La semaine dernière, j’interpellais le ministre de l’économie lors de la séance de question au Gouvernement afin que l’Etat s’oppose à la vente d’Opella (la vidéo ici). Aujourd’hui, je vous explique dans cette tribune pour Le Vent se Lève (à retrouver en intégralité ici) pourquoi il est urgent de nationaliser Sanofi.

La tribune

« Avant de devenir cette société de chimie financiarisée que nous connaissons, Sanofi est une véritable entreprise de production et de recherche. Créée en 1973 par la société nationale publique d’extraction pétrolière ELF sous le nom d’Omnium Financier Aquitaine pour l’Hygiène et la Santé, Sanofi est le résultat de décennies d’investissement public et de profits pétroliers, désormais orientés vers une diversification en direction du pharmaceutique. Si elle ne compte alors qu’une poignée de salariés, la filiale Sanofi consiste en une « structure d’accueil à fins de concentration » qui rachète tous azimuts, du laboratoire Michel Robilliart ou Choay, jusqu’à Roger & Gallet et Ceva, en passant par Clin-Midy Industries ou un tiers de l’Institut Pasteur. Pas moins de 120 sociétés sont ainsi regroupées en 1980. Il s’agit alors de concevoir un pôle public industriel puissant, notamment autour des vaccins produits par l’Institut Pasteur, financé par des subventions, des donations et des souscriptions publiques, où un pôle lucratif finance les activités non-lucratives. Le chiffre d’affaires passe d’1,5 milliard de francs à 16 milliards en une décennie, de 1976 à 1986. Cette accumulation primitive a reposé sur la création de nombreux emplois, passant de 10 postes à 16.000, et une dynamique de recherche atteignant 20% des ventes pharmaceutiques.

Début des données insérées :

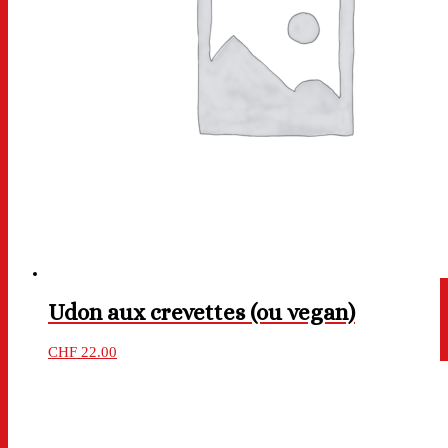
Udon aux crevettes (ou vegan)
CHF
22.00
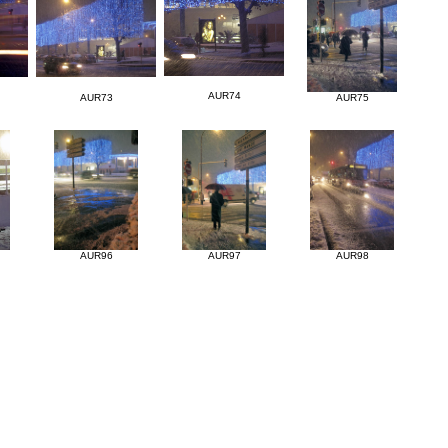
AUR74
AUR73
AUR75
AUR96
AUR97
AUR98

Depuis la privatisation, des activités abandonnées pour gonfler les profits

Lors de la privatisation de 1994, la logique de recherche est abandonnée au profit d’une triple dynamique de croissance, d’acquisitions financières et d’internationalisation de l’activité. Dans les années suivantes, Sanofi disloque ses départements de recherche et développement précoce (consacré aux molécules innovantes) en ciblant successivement le diabète, le cardiovasculaire et l’oncologie. Bilan : 3000 emplois supprimés depuis 2006. Et ce, au seul profit des études cliniques en phase avancée et des maladies lucratives, seule préoccupation sérieuse de « Sanofi Pasteur ». Conséquence professionnelle : une chercheuse spécialisée dans les maladies infectieuses sera transférée vers le département… chargé de compiler les événements indésirables dans les cas de cancer. Les qualifications constituent la variable d’ajustement. »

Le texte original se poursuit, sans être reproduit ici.